Sharon, con l'abituale brutalità, non ha esitato a dire che la morte di Arafat segna una svolta storica, perché senza di lui la soluzione del conflitto sarebbe a portata di mano. Nessuno gli crede, ovviamente (salvo il governo Berlusconi): si tratta di una manovra crudele che ha puntato a delegittimare il leader palestinese, e che certamente verrà rinnovata ai danni del suo successore, quale che sia. Una nuova fase della storia palestinese comunque si apre, ma non sarà certo la scomparsa di Abu Ammar a facilitare la sua causa: sarà assai difficile trovare un leader che abbia lo stesso carisma e la stessa capacità unificante.
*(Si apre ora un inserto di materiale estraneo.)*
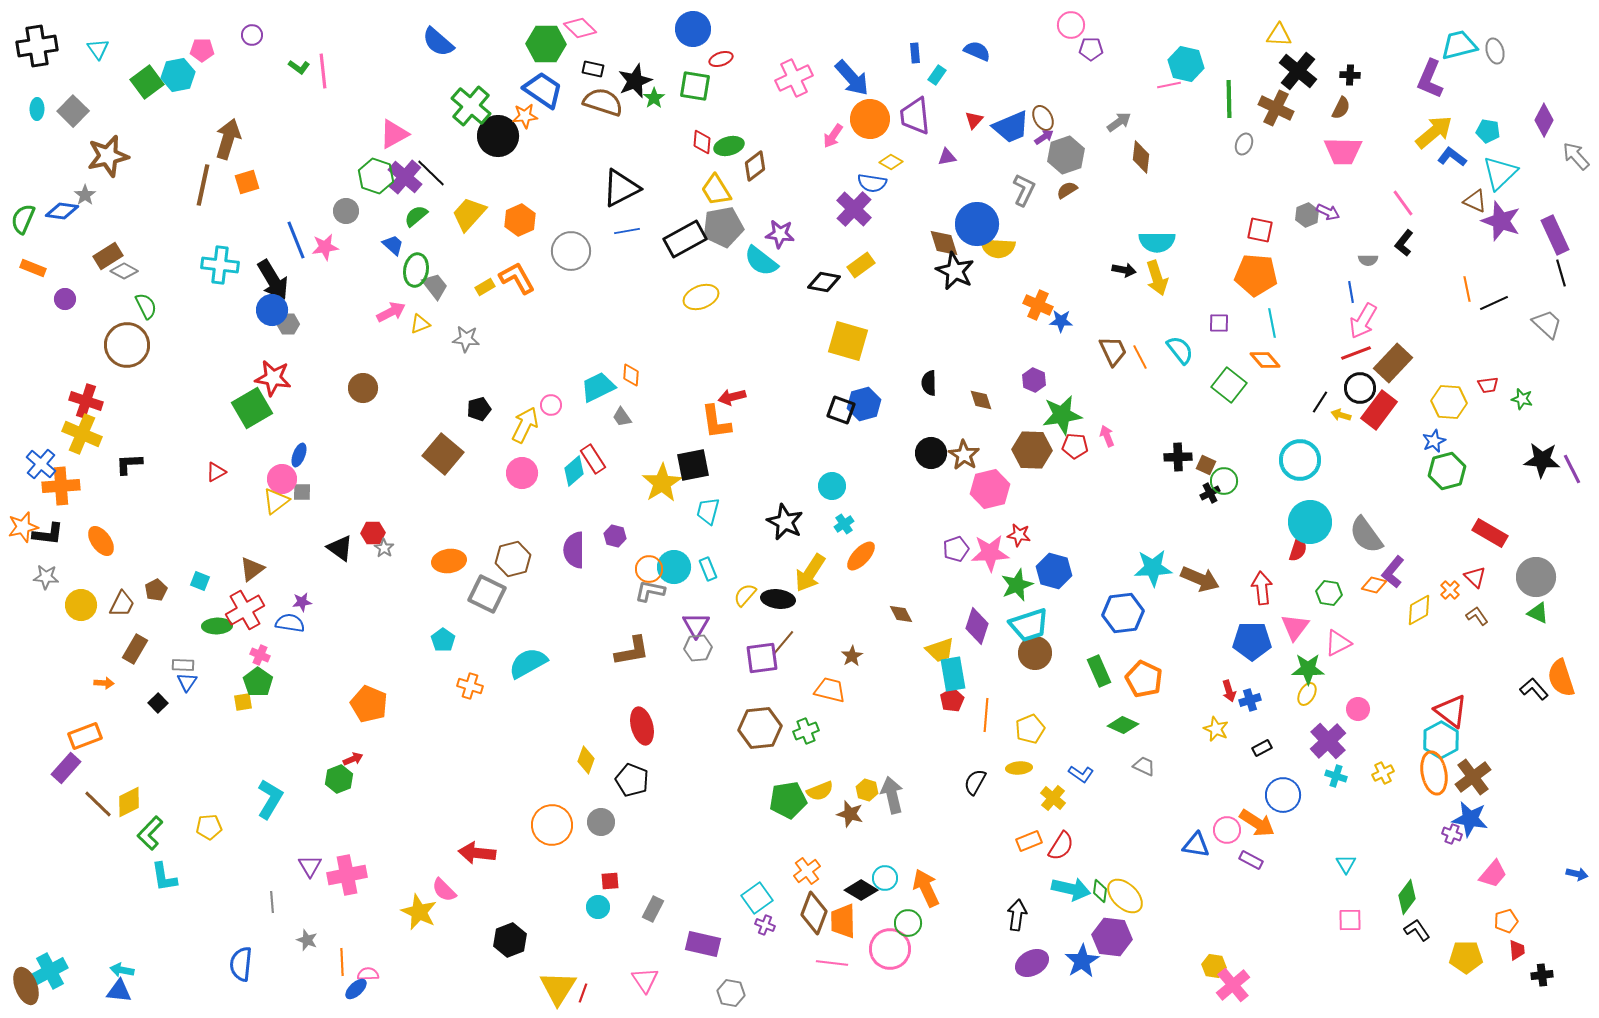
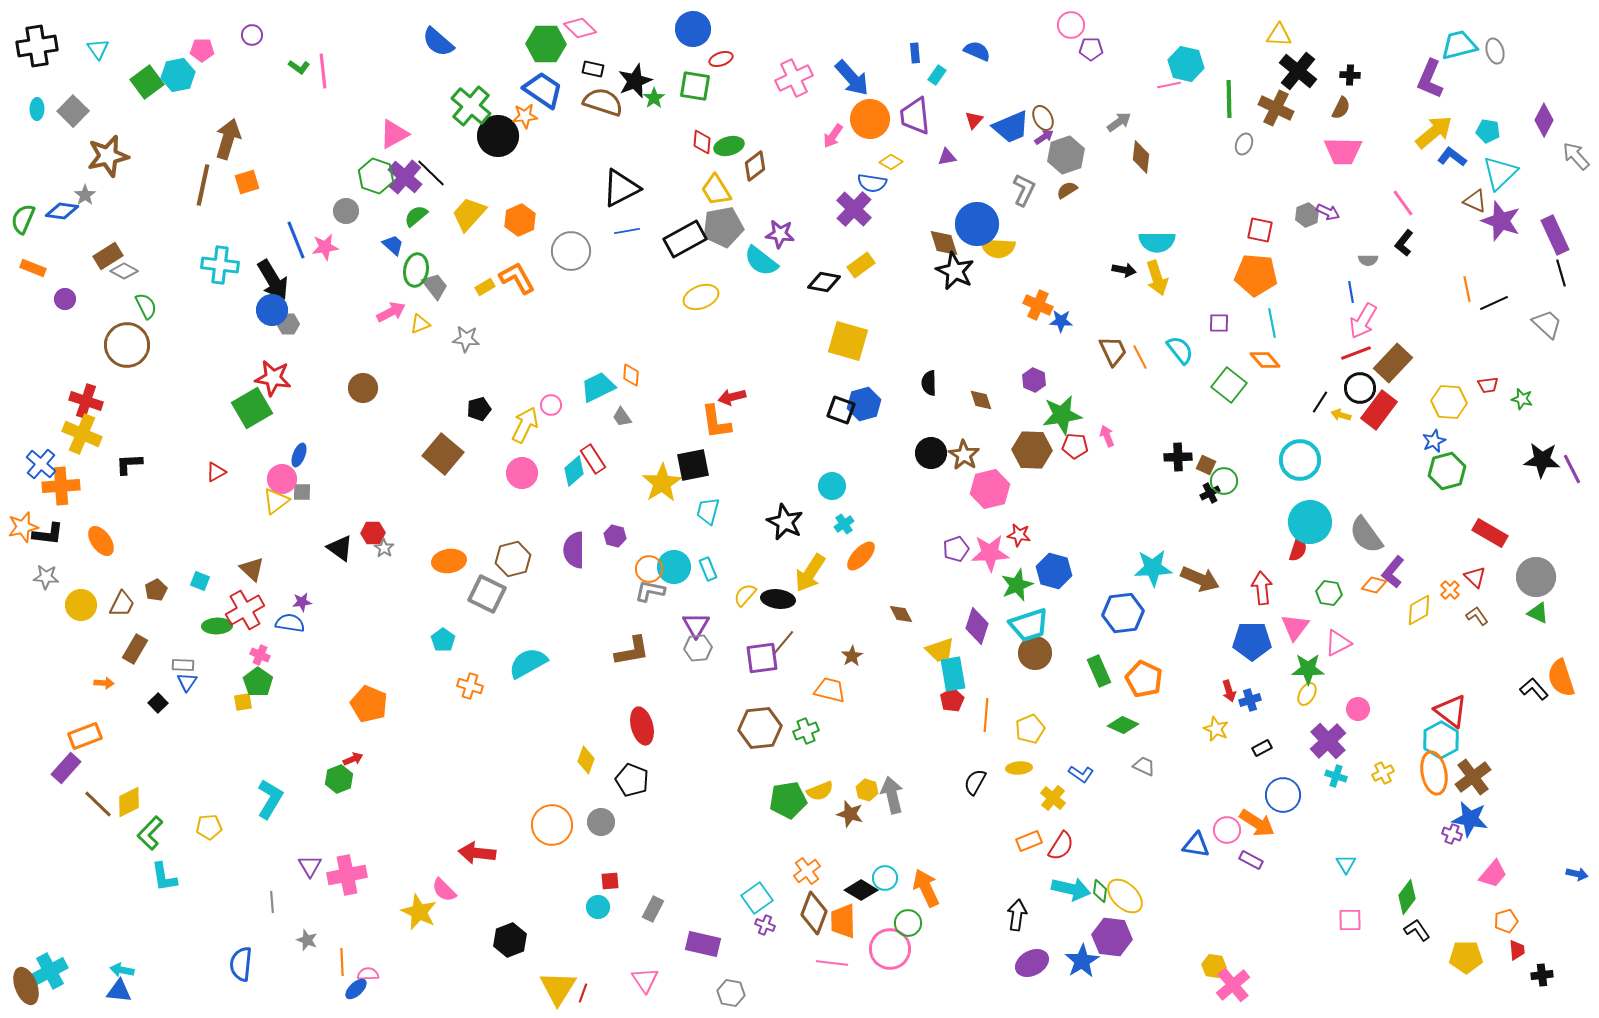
brown triangle at (252, 569): rotated 40 degrees counterclockwise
Contrariamente alle previsioni pessimistiche, molte interessate, la leadership palestinese sembra tuttavia aver trovato una equilibrata, anche se transitoria, soluzione incaricando una triade che ha per ora incontrato il consenso di tutti. Saggiamente accompagnata dalla designazione alla guida di Al Fatah di un capo storico dell'epoca della guerriglia, critico nei confronti dei più recenti compromessi, come Faruk Kaddumi. Ma la vera posta in gioco sono adesso le elezioni che si dovranno tenere entro 60 giorni. Reclamate da tempo con ipocrisia da tutti i sacerdoti della democrazia, che hanno preferito ignorare che un voto non può essere libero se i carri armati dell'occupante straniero continuano a presidiare il territorio e a controllarne ogni attività; se tanti dei più popolari possibili candidati, a cominciare da Marwan Barghuti, sono in galera; se, soprattutto, viene fatto pesare drammaticamente il ricatto esercitato da parte dei governi di Tel Aviv, di Washington ed europei in tutti questi anni: o scegliete il leader che piace a noi, o non vi concederemo neppure una briciola di ciò che l'Onu ha deliberato vi spetti.
Il "democratometro" del mondo globale - come lo chiama Eduardo Galeano - opera sempre misurazioni assai arbitrarie, ovunque; ma mai come in rapporto a Israele e la Palestina. Per molti decenni ci siamo mobilitati a fianco dei palestinesi, scendendo in piazza in occasione dei più drammatici eccidi di cui sono stati vittime. Oggi la nostra «prima linea» sta nel garantire loro almeno il diritto ad autorappresentarsi, senza interferenze. Solo una soggettività pienamente recuperata, attraverso, anche, una saldatura che mai ha potuto fino ad oggi pienamente operarsi fra palestinesi dei territori, palestinesi della diaspora e organizzazioni in esilio, può riaprire una prospettiva oggi così difficile da scorgersi.